Anna Mackmin has worked very hard to ensure that this version of Ibsen's classic is great fun almost from start to finish. She is helped by a racy, modern interpretation from Brian Friel (first seen at the Gate in Dublin four years ago) which uses frequently poetic language that at times would definitely not have been appropriate in the late 19th century when the play was first produced.
All of the hype has centred on Sheridan Smith, who has been slowly developing a career that at one point seemed firmly entrenched in TV sitcom, transferred highly successfully to the musical stage in Little Shop of Horrors and Legally Blonde and then took on greater depth with a fine performance in Rattigan's Flare Path.
The big question was whether the part of Hedda Gabler was going to reveal even greater talent and provide a step towards Cleopatra or Lady Macbeth or, alternatively, might expose the actress's limitations. In fact, this turns into something more of ensemble production, thanks to strong acting throughout.
The setting within a picture frame and costumes, both designed by Lez Brotherston, are equally gorgeous and opulent. The former is the new home of Hedda and her recently acquired husband George, played most amusingly as a fussy, overgrown schoolboy by Miss Smith's Gavin and Stacey co-star Adrian Scarborough.
It is hard to imagine a greater contrast between this actor and the much larger and younger Benedict Cumberbatch (opposite the immaculate Eve Best for Sir Richard Eyre) who is one of the last performers to take on this role on a major London stage at the Almeida and then in the West End.
This rather dim, ageing academic allows the actor to delight, whether fawning on Anne Reid's Auntie Ju-Ju and even the maid, Bertha (Buffy Davis) or executing an extended dance of delight on discovering that he will soon be a father.

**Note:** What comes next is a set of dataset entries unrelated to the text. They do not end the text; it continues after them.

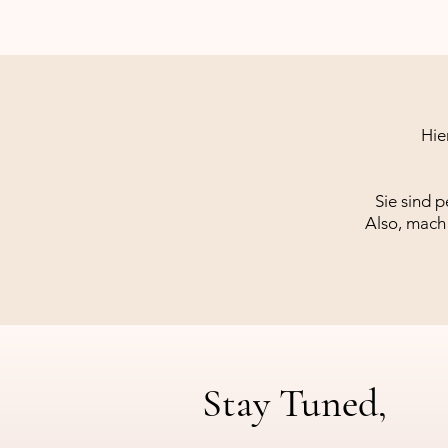
Hie
Sie sind 
Also, mach 
Stay Tuned,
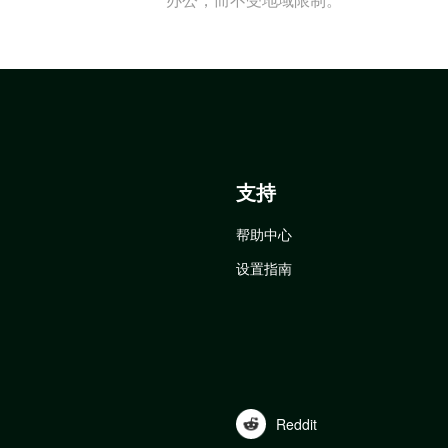
支持
帮助中心
设置指南
Reddit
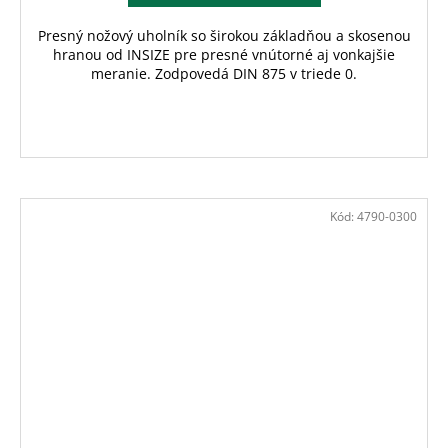
Presný nožový uholník so širokou základňou a skosenou
hranou od INSIZE pre presné vnútorné aj vonkajšie
meranie. Zodpovedá DIN 875 v triede 0.
Kód:
4790-0300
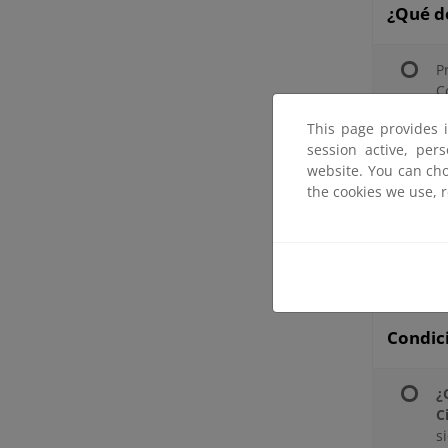
¿Qué d
P
C
L
This page provides 
session active, per
L
website. You can cho
e
the cookies we use, 
N
e
Condic
¿
C
s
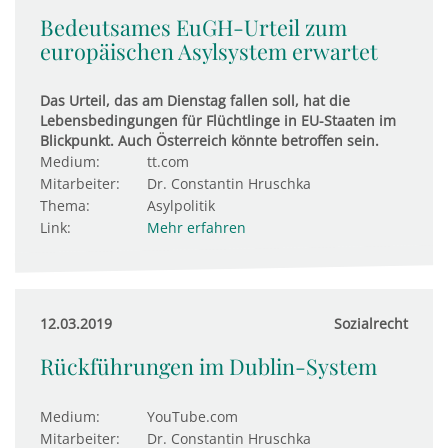
Bedeutsames EuGH-Urteil zum
europäischen Asylsystem erwartet
Das Urteil, das am Dienstag fallen soll, hat die
Lebensbedingungen für Flüchtlinge in EU-Staaten im
Blickpunkt. Auch Österreich könnte betroffen sein.
Medium:
tt.com
Mitarbeiter:
Dr. Constantin Hruschka
Thema:
Asylpolitik
Link:
Mehr erfahren
12.03.2019
Sozialrecht
Rückführungen im Dublin-System
Medium:
YouTube.com
Mitarbeiter:
Dr. Constantin Hruschka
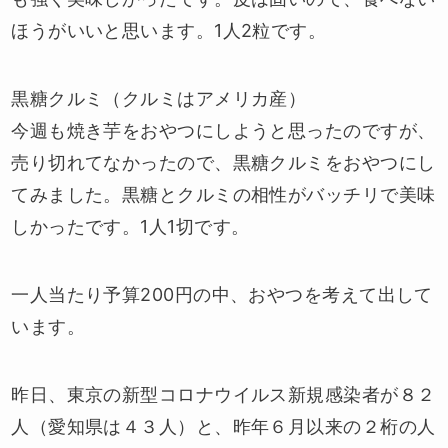
ほうがいいと思います。1人2粒です。
黒糖クルミ（クルミはアメリカ産）
今週も焼き芋をおやつにしようと思ったのですが、
売り切れてなかったので、黒糖クルミをおやつにし
てみました。黒糖とクルミの相性がバッチリで美味
しかったです。1人1切です。
一人当たり予算200円の中、おやつを考えて出して
います。
昨日、東京の新型コロナウイルス新規感染者が８２
人（愛知県は４３人）と、昨年６月以来の２桁の人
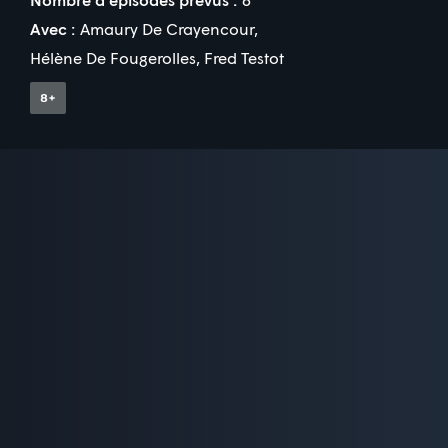
Avec :
Amaury De Crayencour
,
Hélène De Fougerolles
,
Fred Testot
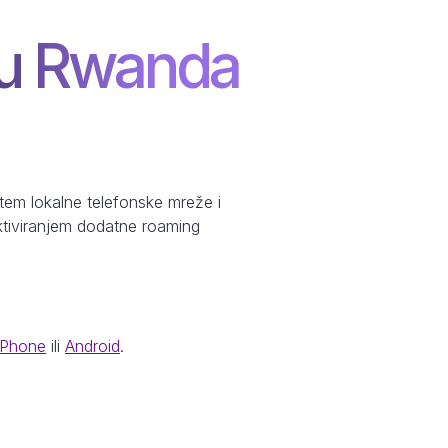
t u Rwanda
em lokalne telefonske mreže i
aktiviranjem dodatne roaming
iPhone
ili
Android
.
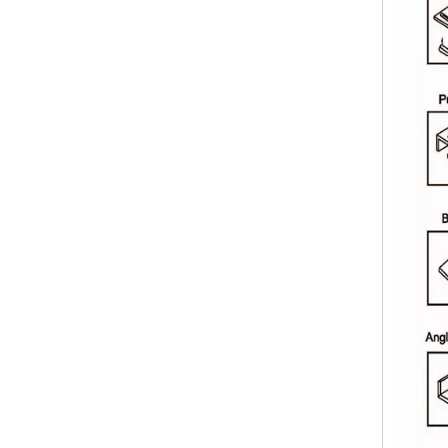
Trabajador de hierro con cizalla, punzón (90T, 20 mm y Φ 30 mm)
Máquina de hierro para trabajadores (Q34Y-110)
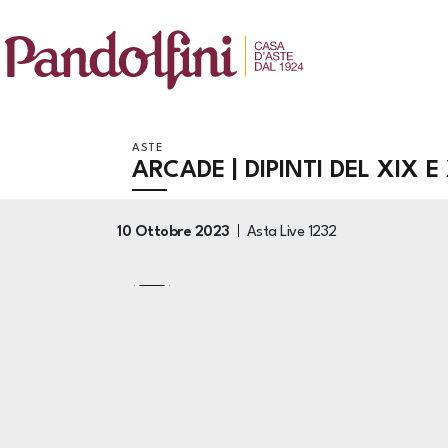
ASTE
ARCADE | DIPINTI DEL XIX 
10 Ottobre 2023
Asta Live
1232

By way of contrast, his wife is cuttingly sarcastic to the gentler characters and only gets excited in the company of wayward men and the prospect of danger.

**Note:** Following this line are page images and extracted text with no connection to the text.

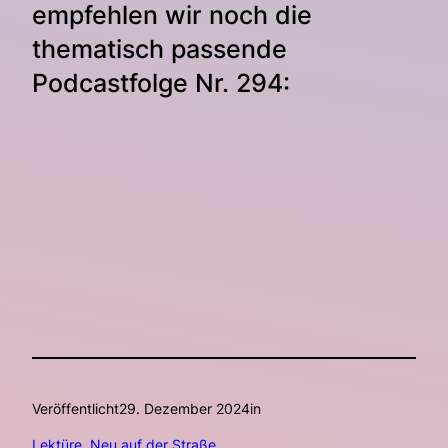
empfehlen wir noch die
thematisch passende
Podcastfolge Nr. 294:
Veröffentlicht
29. Dezember 2024
in
Lektüre
, 
Neu auf der Straße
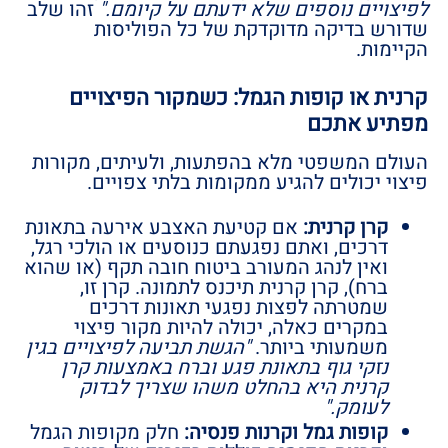
לפיצויים נוספים שלא ידעתם על קיומם."
זהו שלב
שדורש בדיקה מדוקדקת של כל הפוליסות
הקיימות.
קרנית או קופות הגמל: כשמקור הפיצויים
מפתיע אתכם
העולם המשפטי מלא בהפתעות, ולעיתים, מקורות
פיצוי יכולים להגיע ממקומות בלתי צפויים.
קרן קרנית:
אם קטיעת האצבע אירעה בתאונת
דרכים, ואתם נפגעתם כנוסעים או הולכי רגל,
ואין לנהג המעורב ביטוח חובה תקף (או שהוא
ברח), קרן קרנית תיכנס לתמונה. קרן זו,
שמטרתה לפצות נפגעי תאונות דרכים
במקרים כאלה, יכולה להיות מקור פיצוי
משמעותי ביותר.
"הגשת תביעה לפיצויים בגין
נזקי גוף בתאונת פגע וברח באמצעות קרן
קרנית היא בהחלט משהו שצריך לבדוק
לעומק."
קופות גמל וקרנות פנסיה:
חלק מקופות הגמל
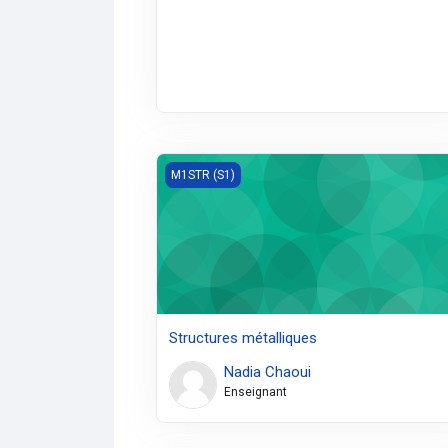
Structures métalliques
M1STR (S1)
Structures métalliques
Nadia Chaoui
Enseignant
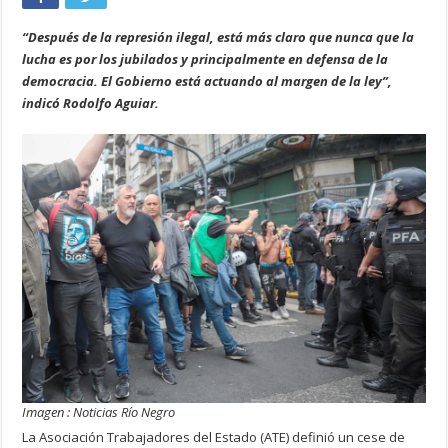
“Después de la represión ilegal, está más claro que nunca que la
lucha es por los jubilados y principalmente en defensa de la
democracia. El Gobierno está actuando al margen de la ley”,
indicó Rodolfo Aguiar.
Imagen : Noticias Río Negro
La Asociación Trabajadores del Estado (ATE) definió un cese de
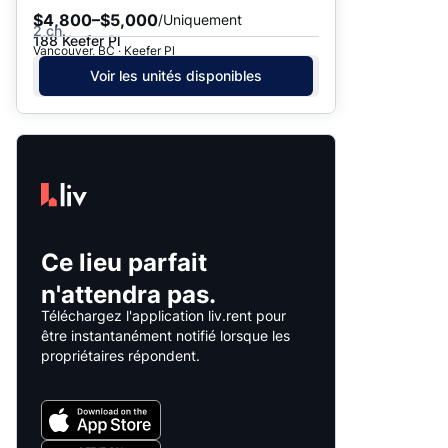
$4,800–$5,000
/Uniquement
2 ch.
188 Keefer Pl
Vancouver, BC · Keefer Pl
Voir les unités disponibles
Ce lieu parfait
n'attendra pas.
Téléchargez l'application liv.rent pour
être instantanément notifié lorsque les
propriétaires répondent.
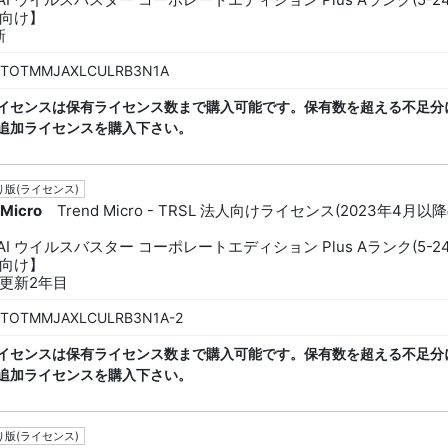
向け】
新
TOTMMJAXLCULRB3N1A
イセンスは保有ライセンス数まで購入可能です。保有数を超える不足分
追加ライセンスを購入下さい。
版(ライセンス)
 Micro
Trend Micro - TRSL 法人向けライセンス(2023年4月以
dAI ウイルスバスター コーポレートエディション Plus Aランク(5-24
向け】
更新2年目
TOTMMJAXLCULRB3N1A-2
イセンスは保有ライセンス数まで購入可能です。保有数を超える不足分
追加ライセンスを購入下さい。
版(ライセンス)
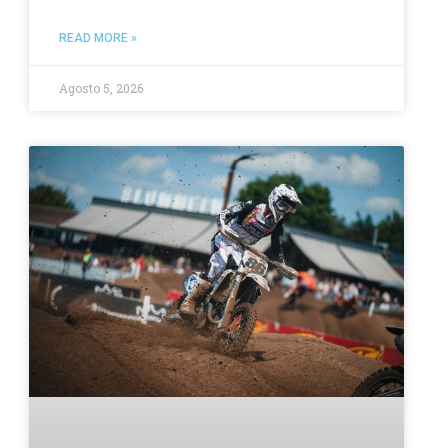
READ MORE »
Agosto 5, 2026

Darrell D’Silva is sickeningly smooth as the lecherous Judge Brack, while Daniel Lapaine makes Eilert Loevborg into a Jekyll and Hyde character who veers between uncertain innocence and manic, alcohol-fuelled madness. In addition, somewhere beneath the surface he harbours seeds of genius that are lovingly nurtured by Fenella Woolgar playing Thea Elvsted.
In the early scenes, one wonders why the wild, passionate Hedda would have married such a limp, childish fool as George and, despite the lady's explanations, it is hard to be convinced that she would have chosen him over either of the other single men on display.

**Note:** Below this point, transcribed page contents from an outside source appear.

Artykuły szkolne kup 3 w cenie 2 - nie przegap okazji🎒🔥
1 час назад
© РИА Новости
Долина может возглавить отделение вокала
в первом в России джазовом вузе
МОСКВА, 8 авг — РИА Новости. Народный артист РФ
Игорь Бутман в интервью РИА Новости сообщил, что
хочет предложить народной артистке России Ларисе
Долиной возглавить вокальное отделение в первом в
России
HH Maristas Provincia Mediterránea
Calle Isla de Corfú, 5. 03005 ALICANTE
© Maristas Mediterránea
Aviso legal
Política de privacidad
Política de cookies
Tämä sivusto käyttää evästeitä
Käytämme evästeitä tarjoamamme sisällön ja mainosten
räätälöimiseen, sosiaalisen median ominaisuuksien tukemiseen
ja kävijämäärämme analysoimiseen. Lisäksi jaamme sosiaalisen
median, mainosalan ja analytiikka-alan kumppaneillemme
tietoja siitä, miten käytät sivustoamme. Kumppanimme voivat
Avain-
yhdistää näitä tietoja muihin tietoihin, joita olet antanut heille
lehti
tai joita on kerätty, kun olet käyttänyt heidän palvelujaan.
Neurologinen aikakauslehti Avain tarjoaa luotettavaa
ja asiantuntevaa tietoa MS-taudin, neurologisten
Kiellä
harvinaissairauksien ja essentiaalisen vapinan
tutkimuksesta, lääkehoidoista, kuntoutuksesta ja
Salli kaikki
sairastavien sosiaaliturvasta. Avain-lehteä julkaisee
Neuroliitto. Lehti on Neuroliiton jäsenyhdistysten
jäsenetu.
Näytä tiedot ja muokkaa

In this context, the case for Sheridan Smith as a classical tragic heroine is at best unproven and only time will tell whether she matures into the great Shakespearean roles or plays safe in the kind of parts that have brought her fame and fortune.
While this may not be the best Hedda Gabler that you could ever see, it effortlessly holds the attention for three hours, mainly through comedy. It is, though, only when it gets darker, as the heroine goads poor Loevborg into both metaphorical and actual self-destruction and then follows the consequences to their inevitable conclusion, that the full, bittersweet grandeur of Ibsen's original can be glimpsed.